People searching the Internet for answers typically are not equipped to monitor the truth, mainly because most fake news is written in a deceptive way. News gets accessed from many sources and not all are legitimate, making it tough to determine credibility.
This could all soon change. Researchers at Indiana University are working on building technology that would fact-check online content, but the program is in its early stages.
At the moment it is rudimentary, says Filippo Menczer, director of the university's Center for Complex Networks and Systems Research. "We are moving toward the idea of having some sort of computational fact checking," he said.
Today, the technology can determine the reliability of statements such as: "Paris is the capital of Russia." It's not clear if and when it would be available for search queries on engines, in Facebook or on publisher sites.
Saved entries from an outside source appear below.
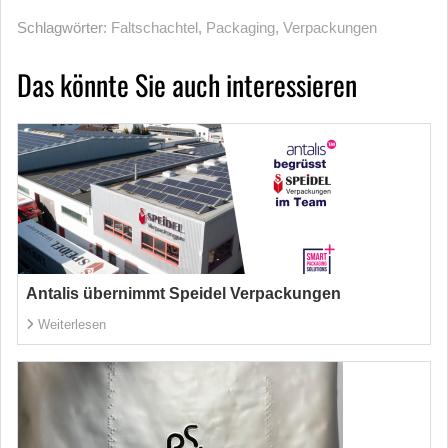
Schlagwörter:
Faltschachtel
,
Packaging
,
Verpackungen
Das könnte Sie auch interessieren
Antalis übernimmt Speidel Verpackungen
Weiterlesen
Is there a way to build a more sophisticated algorithm to screen news for the truth? That's a complex question, Menczer says, because the distinction sits on a fine line.
"I would be wary of a system that would judge content to be false, even if that's possible," he said. "Some would consider that a type of censorship. The distinction between fake, mistake, misleading and bias is a blurry one."
Putting the ethical issues aside, he said there is no technology that comes close to being able to read a piece of text, put it into content and understand it, and determine whether it's true, misleading or false.
While people need to read news with a more skeptical eye, there are signals in metadata that could be used by a machine learning algorithm to flag suspected content.
For example, signals could consider the source of the news or if there are similar articles fact-checked and debunked.